I think that this differs from other types of creativity but I can't really support that with any evidence. I would like to say the error method is not true creativity, but that may not be accurate at all. It may just feel different.
As far as execution goes, all drugs seem to make performance worse, with some anecdotal evidence that Diet Coke is the worst. "
Yes, I think this is the case. I am at times desperately inclined to wish it were not so but I rather think it is. I usually fall foul of it with respect to time. I frequently assert that I need more time to play, practice and improvise. Yet when I enjoy many free days in succession I frequently produce nothing - except possibly an improved physical technique.
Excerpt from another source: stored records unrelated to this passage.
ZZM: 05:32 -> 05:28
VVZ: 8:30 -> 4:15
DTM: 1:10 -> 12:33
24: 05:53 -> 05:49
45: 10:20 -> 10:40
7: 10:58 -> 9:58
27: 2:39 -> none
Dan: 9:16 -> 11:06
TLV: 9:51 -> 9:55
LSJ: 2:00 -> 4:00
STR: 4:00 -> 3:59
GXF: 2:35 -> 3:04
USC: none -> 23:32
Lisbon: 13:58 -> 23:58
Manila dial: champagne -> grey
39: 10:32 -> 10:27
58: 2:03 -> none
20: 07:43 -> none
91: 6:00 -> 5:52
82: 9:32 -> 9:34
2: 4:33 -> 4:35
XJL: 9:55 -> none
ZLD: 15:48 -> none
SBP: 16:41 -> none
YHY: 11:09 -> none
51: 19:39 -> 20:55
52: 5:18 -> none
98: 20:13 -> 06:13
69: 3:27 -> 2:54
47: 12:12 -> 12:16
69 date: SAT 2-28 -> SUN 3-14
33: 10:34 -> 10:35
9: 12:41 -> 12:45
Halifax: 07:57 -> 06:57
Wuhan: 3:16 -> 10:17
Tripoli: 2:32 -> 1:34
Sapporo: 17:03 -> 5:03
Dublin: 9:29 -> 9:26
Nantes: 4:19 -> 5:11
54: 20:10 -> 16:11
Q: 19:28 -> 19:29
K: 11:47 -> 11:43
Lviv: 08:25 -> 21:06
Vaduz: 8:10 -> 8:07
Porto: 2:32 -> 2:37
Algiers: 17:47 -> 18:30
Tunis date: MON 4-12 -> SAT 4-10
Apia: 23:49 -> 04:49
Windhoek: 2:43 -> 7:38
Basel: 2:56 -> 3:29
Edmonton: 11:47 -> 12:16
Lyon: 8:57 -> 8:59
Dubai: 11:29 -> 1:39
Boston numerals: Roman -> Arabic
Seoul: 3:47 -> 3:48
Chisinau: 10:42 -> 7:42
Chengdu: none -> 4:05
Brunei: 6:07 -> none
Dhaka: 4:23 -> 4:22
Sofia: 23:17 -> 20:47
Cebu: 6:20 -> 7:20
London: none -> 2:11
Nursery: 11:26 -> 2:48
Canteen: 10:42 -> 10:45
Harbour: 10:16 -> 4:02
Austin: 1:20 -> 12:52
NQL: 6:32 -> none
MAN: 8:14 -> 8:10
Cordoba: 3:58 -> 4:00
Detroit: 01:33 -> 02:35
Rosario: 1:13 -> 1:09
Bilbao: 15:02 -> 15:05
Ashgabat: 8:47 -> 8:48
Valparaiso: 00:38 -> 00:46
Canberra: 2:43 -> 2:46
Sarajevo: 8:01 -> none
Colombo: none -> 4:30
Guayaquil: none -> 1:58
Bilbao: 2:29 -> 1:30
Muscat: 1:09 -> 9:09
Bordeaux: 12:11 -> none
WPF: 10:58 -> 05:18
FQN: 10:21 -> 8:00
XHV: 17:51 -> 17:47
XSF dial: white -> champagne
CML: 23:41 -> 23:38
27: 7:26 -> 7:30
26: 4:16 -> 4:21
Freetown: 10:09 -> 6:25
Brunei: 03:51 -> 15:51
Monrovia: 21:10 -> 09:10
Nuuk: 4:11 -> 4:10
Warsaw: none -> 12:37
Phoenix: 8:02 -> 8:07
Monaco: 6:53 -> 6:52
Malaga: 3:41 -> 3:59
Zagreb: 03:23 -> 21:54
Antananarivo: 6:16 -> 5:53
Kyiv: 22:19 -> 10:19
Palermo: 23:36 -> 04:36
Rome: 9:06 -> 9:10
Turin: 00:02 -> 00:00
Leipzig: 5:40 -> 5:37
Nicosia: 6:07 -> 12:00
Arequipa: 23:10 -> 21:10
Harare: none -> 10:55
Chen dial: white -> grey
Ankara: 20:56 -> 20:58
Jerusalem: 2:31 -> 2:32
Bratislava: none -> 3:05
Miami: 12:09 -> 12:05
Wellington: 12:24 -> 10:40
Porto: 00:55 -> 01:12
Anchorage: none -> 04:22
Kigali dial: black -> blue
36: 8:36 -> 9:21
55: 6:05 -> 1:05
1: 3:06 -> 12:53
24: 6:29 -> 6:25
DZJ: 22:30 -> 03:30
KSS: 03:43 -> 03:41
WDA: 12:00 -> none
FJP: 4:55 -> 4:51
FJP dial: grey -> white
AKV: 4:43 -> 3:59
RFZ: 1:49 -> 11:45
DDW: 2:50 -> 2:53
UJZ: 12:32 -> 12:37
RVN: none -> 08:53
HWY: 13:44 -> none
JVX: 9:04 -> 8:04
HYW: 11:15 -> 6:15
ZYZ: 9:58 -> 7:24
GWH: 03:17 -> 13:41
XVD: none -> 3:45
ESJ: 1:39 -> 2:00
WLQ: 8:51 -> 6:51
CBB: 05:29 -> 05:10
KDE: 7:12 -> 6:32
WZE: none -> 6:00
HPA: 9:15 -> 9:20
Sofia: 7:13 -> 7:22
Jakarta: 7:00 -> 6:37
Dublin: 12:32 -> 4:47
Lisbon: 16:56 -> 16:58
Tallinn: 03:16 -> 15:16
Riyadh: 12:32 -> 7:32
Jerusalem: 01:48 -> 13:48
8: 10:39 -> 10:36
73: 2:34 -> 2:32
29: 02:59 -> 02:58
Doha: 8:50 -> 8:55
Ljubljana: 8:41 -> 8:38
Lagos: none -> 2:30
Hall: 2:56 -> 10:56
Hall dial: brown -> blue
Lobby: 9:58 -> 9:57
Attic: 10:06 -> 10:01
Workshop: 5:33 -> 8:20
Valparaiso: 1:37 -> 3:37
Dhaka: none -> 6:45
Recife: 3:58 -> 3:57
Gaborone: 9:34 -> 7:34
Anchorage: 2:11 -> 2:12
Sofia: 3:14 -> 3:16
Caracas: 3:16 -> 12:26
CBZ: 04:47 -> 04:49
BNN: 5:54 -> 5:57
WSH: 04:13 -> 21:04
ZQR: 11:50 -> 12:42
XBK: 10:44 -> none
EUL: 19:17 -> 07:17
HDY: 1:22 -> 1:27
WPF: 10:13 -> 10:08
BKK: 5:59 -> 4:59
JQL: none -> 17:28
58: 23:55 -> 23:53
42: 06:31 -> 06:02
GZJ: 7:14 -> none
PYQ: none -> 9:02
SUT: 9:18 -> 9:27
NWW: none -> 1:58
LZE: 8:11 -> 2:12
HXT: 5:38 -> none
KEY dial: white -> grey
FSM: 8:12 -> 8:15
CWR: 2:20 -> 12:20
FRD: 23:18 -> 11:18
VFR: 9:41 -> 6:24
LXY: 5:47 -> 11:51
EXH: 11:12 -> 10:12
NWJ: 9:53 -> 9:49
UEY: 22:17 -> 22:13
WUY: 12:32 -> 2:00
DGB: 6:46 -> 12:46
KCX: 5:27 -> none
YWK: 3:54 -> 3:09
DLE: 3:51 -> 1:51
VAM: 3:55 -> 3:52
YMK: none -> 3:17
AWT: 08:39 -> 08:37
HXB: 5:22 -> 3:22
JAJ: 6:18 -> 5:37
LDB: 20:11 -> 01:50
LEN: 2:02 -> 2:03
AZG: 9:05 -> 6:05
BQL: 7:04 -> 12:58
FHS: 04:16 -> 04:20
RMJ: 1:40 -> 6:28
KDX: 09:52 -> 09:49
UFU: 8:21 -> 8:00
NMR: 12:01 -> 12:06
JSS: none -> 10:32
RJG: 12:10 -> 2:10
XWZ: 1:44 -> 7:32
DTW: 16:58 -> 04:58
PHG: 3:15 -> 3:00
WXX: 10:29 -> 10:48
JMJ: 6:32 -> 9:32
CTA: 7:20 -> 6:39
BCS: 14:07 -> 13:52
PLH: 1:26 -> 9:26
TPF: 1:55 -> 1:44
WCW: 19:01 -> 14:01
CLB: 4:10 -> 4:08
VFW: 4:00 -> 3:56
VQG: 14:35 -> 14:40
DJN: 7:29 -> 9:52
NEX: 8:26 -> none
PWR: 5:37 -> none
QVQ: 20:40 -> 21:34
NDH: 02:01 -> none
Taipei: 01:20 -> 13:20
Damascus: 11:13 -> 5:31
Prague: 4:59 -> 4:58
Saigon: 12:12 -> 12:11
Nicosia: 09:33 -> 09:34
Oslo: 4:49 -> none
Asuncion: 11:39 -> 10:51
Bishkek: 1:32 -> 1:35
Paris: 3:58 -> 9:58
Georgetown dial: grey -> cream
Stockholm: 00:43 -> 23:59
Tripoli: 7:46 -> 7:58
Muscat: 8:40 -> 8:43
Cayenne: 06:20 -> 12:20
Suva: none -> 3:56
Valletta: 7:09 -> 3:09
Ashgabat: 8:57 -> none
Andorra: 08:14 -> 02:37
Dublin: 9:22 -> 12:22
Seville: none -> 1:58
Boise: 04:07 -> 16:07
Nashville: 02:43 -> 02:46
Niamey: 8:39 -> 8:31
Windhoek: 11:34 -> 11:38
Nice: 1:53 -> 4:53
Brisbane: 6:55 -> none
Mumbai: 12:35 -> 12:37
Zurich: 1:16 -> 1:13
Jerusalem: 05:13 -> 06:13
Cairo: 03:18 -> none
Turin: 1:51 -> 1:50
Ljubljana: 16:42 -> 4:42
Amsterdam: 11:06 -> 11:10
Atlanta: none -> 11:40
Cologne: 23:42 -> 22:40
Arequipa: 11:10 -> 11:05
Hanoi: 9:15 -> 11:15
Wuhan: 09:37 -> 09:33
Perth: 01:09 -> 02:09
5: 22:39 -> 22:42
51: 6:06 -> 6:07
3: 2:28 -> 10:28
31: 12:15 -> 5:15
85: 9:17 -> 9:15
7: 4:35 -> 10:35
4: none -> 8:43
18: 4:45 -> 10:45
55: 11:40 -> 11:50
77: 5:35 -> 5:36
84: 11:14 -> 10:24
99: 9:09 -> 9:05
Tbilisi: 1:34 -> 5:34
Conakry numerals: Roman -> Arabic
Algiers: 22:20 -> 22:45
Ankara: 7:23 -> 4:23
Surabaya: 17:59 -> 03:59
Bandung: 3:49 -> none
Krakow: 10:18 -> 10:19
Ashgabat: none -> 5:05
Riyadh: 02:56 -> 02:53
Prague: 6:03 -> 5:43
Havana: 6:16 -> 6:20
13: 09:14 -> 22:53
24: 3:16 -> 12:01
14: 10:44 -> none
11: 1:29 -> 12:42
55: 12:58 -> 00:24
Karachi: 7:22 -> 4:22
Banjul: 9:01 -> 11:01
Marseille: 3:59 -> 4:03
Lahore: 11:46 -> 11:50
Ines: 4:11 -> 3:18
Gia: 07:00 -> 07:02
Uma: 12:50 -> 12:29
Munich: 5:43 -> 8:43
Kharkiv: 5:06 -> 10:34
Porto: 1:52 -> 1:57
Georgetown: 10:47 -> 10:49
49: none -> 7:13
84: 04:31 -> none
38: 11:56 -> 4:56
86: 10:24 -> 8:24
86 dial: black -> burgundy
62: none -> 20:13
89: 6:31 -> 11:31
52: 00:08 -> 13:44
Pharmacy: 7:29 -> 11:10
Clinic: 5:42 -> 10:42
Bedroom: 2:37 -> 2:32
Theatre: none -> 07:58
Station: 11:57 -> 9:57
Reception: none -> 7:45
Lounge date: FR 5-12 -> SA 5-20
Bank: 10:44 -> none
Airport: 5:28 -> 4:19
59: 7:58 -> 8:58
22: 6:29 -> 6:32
Many things in life do behave in proportion to time and effort but experience tells me that creative ideas in music do not.
Unfortunately, neither is it simply a matter of total caprice and serendipity. I do need periods of pedestrian work, reason and concentration. As with most things in life, there is a critical state of balance which, while containing reason as an essential component, is itself permanently elusive to ratiocination and planning. The whole business probably goes right to the heart of how our minds work.
In the meantime, we would perhaps do well to follow J.B. Priestley, and "start paying attention to the crackpot in ourselves" - the dreams, the visions, those transient peculiar convictions which the "nothing but" men tell us to ignore. Speaking for myself, I am both mystic and rationalist. I suppress neither, because somehow I think their interaction lies at the heart of my music.